线性回归中的变量选择

ON VARIABLE SELECTION IN LINEAR REGRESSION

Econometric Theory · 2002
被引 20
人大 A-ABS 4

中文导读

质疑了Shibata关于AIC优于BIC的结论,通过固定数据长度比较所有可能的数据生成机制,发现即使数据量很大,AIC也不优于BIC。

Abstract

Shibata (1981, Biometrika 68, 45–54) considers data-generating mechanisms belonging to a certain class of linear regressions with errors that are independent and identically normally distributed. He compares the variable selection criteria AIC (Akaike information criterion) and BIC (Bayesian information criterion) using the following type of comparison. For each fixed possible data–generating mechanism, these criteria are compared as the data length increases. The results of this comparison have been interpreted as meaning that, in the context of the data-generating mechanisms considered by Shibata, AIC is better than BIC for large data lengths. Shibata's comparison is pointwise in the space of data–generating mechanisms (as the data length increases).

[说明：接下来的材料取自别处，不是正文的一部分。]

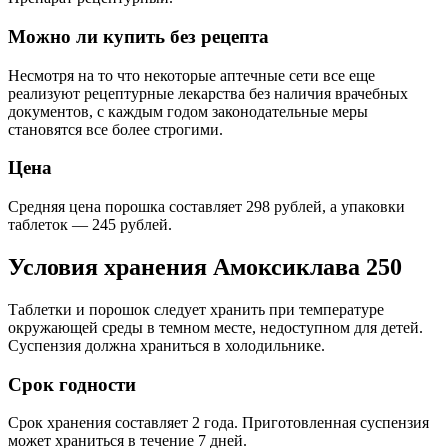
Можно ли купить без рецепта
Несмотря на то что некоторые аптечные сети все еще
реализуют рецептурные лекарства без наличия врачебных
документов, с каждым годом законодательные меры
становятся все более строгими.
Цена
Средняя цена порошка составляет 298 рублей, а упаковки
таблеток — 245 рублей.
Условия хранения Амоксиклава 250
Таблетки и порошок следует хранить при температуре
окружающей среды в темном месте, недоступном для детей.
Суспензия должна храниться в холодильнике.
Срок годности
Срок хранения составляет 2 года. Приготовленная суспензия
может храниться в течение 7 дней.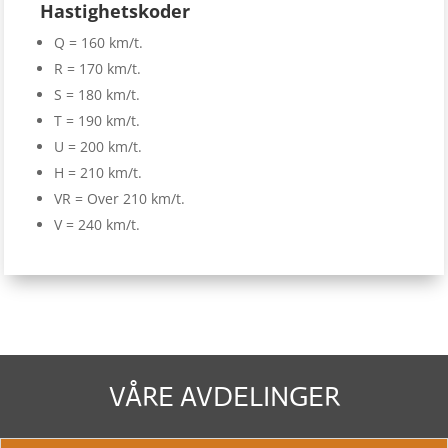
Hastighetskoder
Q = 160 km/t.
R = 170 km/t.
S = 180 km/t.
T = 190 km/t.
U = 200 km/t.
H = 210 km/t.
VR = Over 210 km/t.
V = 240 km/t.
VÅRE AVDELINGER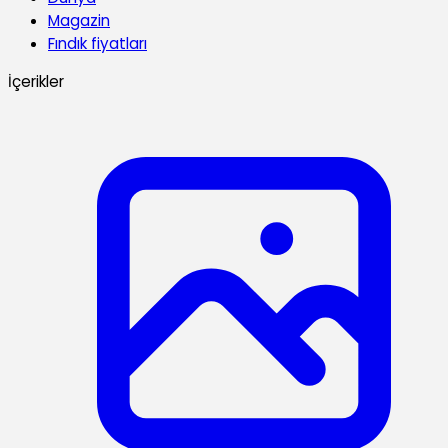
Magazin
Fındık fiyatları
İçerikler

Such comparisons are potentially misleading. We consider a simple class of data-generating mechanisms satisfying Shibata's assumptions and carry out a different type of comparison. For each fixed data length (possibly large) we compare the variable selection criteria for every possible data-generating mechanism in this class. According to this comparison, for this class of data-generating mechanisms no matter how large the data length AIC is not better than BIC.

变量选择AICBIC线性回归